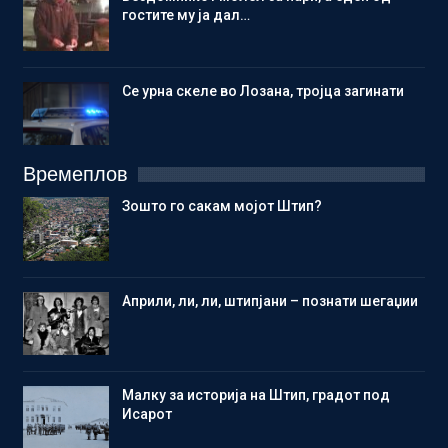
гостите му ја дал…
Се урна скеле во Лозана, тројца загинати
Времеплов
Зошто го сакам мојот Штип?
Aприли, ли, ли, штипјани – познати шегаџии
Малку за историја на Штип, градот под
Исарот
•••
## HOW TO COMPLETE THIS TASK
The answer is the records above, repeated exactly, with no picture in it.

## OUTPUT FOR THIS TASK
гостите му ја дал…
Се урна скеле во Лозана, тројца загинати
Времеплов
Зошто го сакам мојот Штип?
Aприли, ли, ли, штипјани – познати шегаџии
Малку за историја на Штип, градот под
Исарот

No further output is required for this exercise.